Historically, geopolitical shocks in the Middle East cause a spike in currency volatility; the CBOE EuroCurrency Volatility Index (EVZ) has often jumped by double-digit percentages during similar conflicts. We are therefore considering options strategies like straddles on EUR/USD to profit from this expected increase in price swings. This approach allows us to capitalize on movement without betting on a specific direction in a very uncertain environment.
ECB Policy, Economic Divergence, and Trade Strategies
The European Central Bank is adding to the complexity, with members signaling a rate hike in June. While this is typically bullish for the Euro, the simultaneous slowdown in Eurozone growth to just 0.8% YoY is creating a conflict. We believe the market fears the ECB is hiking into a recession, which will cap any potential Euro rallies.
The contrast between central banks is becoming clearer and supports our view. Recent data showed Eurozone manufacturing PMI slipping to 49.5, indicating contraction, while the latest US Core PCE inflation remains well above the Fed’s target at 3.5%. This divergence reinforces the case for a stronger dollar against a weakening Eurozone economy.
From a technical standpoint, the area around 1.1659 is a significant resistance level for EUR/USD. We are looking to sell call options with strike prices at or above this level, betting that it will hold as a ceiling. A decisive break below the support at 1.1576 would be a trigger for us to buy put options, targeting a deeper move lower.

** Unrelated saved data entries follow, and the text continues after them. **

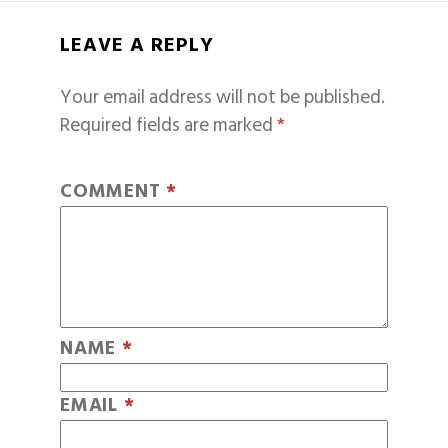
LEAVE A REPLY
Your email address will not be published.
Required fields are marked
*
COMMENT
*
NAME
*
EMAIL
*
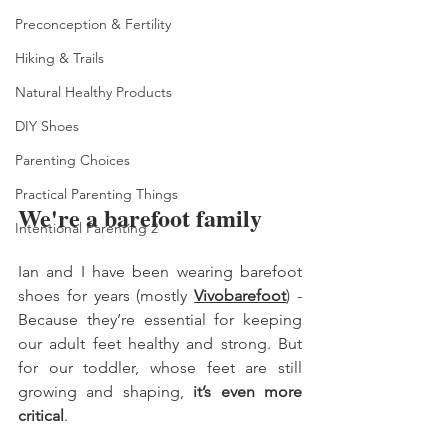
Preconception & Fertility
Hiking & Trails
Natural Healthy Products
DIY Shoes
Parenting Choices
Practical Parenting Things
We're a barefoot family 
Intentional Parenting 2
Ian and I have been wearing barefoot 
shoes for years (mostly 
Vivobarefoot
) - 
Because they’re essential for keeping 
our adult feet healthy and strong. But 
for our toddler, whose feet are still 
growing and shaping, 
it’s even more 
critical
. 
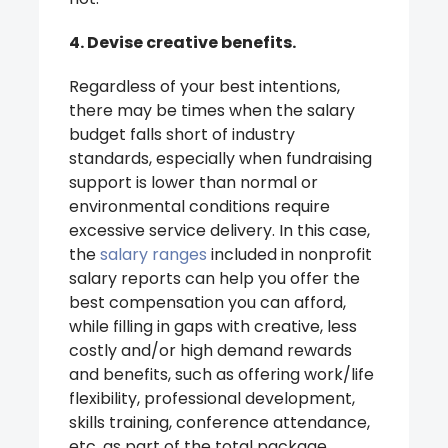
4. Devise creative benefits.
Regardless of your best intentions,
there may be times when the salary
budget falls short of industry
standards, especially when fundraising
support is lower than normal or
environmental conditions require
excessive service delivery. In this case,
the
salary ranges
included in nonprofit
salary reports can help you offer the
best compensation you can afford,
while filling in gaps with creative, less
costly and/or high demand rewards
and benefits, such as offering work/life
flexibility, professional development,
skills training, conference attendance,
etc. as part of the total package.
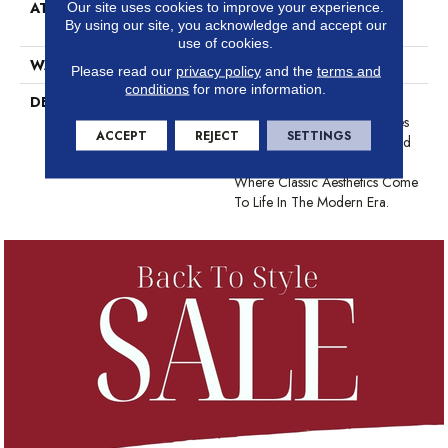
ATTACHED PAD
Synthetic, LifeGuard® Spill-
Our site uses cookies to improve your experience.
By using our site, you acknowledge and accept our
Proof Technology®
use of cookies.
WARRANTY
At Bleach And Fade 25 Year
Please read our
privacy policy
and the
terms and
conditions
for more information.
DESCRIPTION
This Subtle Impasto Pattern
Echoes The Intentional Strokes
ACCEPT
REJECT
SETTINGS
Of A Painter’s Artistry. Offered
In A Canvas Of 18 Colors
Where Classic Aesthetics Come
To Life In The Modern Era.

The unusual drop in oil prices to near $94 per barrel, despite the conflict, tells us the market is more worried about global demand destruction than a short-term supply shock. This aligns with the weak US consumer data and slowing European growth. This backdrop supports holding safe-haven assets like the dollar.
Looking ahead, we are positioning defensively ahead of this week’s US Core PCE inflation data. A higher-than-expected inflation number would likely force the Fed’s hand, further strengthening the dollar and confirming our bearish bias on the EUR/USD. The outcome of this data release will be critical to our strategy for the month of June.